Just some thoughts on this one. Don't get stumped too often. But this is kicking my butt. Here it is in a nut shell.

Suction pressure 49
Head pressure 299
super heat is high
sub cool is high 
Discharge line temp 91 degrees out of the condenser and inside at the coil.
Suction line temp 88 degrees out of the condenser and inside at the coil.

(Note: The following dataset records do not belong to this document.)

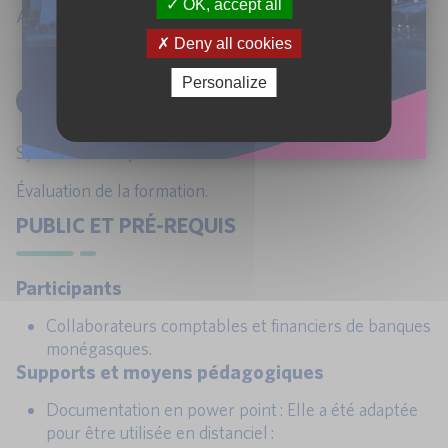
OK, accept all
Autres instruments de change :
Deny all cookies
En fonction des questions des participants.
Personalize
3
SYNTHÈSE ET CONCLUSION
Synthèse de la journée.
Évaluation de la formation.
PUBLIC ET PRÉ-REQUIS
Participants
Collaborateurs comptables et financiers de banques
monégasques.
Supports et moyens pédagogiques
Documentation en power point : Elle a été adaptée
pour être utilisée en distanciel :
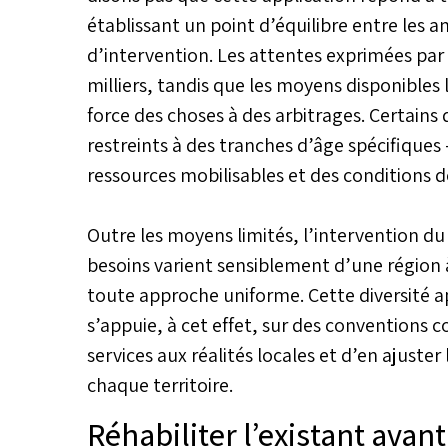
établissant un point d’équilibre entre les am
d’intervention. Les attentes exprimées par 
milliers, tandis que les moyens disponible
force des choses à des arbitrages. Certains d
restreints à des tranches d’âge spécifiques
ressources mobilisables et des conditions 
Outre les moyens limités, l’intervention du 
besoins varient sensiblement d’une région à
toute approche uniforme. Cette diversité ap
s’appuie, à cet effet, sur des conventions c
services aux réalités locales et d’en ajust
chaque territoire.
Réhabiliter l’existant avan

The coil was replaced in 2013.

Now the 91 degree discharge line temp with a 299 pressure the line temp seems very low to me for the 299 pressure. Kind of feels like an over charged unit with a restriction in the condenser and possibly over charged. Any thoughts?


----------



## beenthere

Probably a restricted LLFD in the condenser cabinet.


----------



## ELECTROLOVER

You didnt mention the metering device. ...but what ever it is, its clogged and not metering right.


----------



## Hvaclife187

Alot of HVAC company's have been having problems due to dan fost and there rust inhibitor clogging the metering device


----------



## Hvaclife187

A lot of dealers have been having problems due to can fost and there rust inhibitor clogging the metering device


----------



## heatingrepairchicago

sounds to me you have restriction there. I would check out the meter device. If its cap tube, maybe clogged from a improper vacuum at installation, etc.. TXV may be bad. try recovering, vacuum and recharge.


----------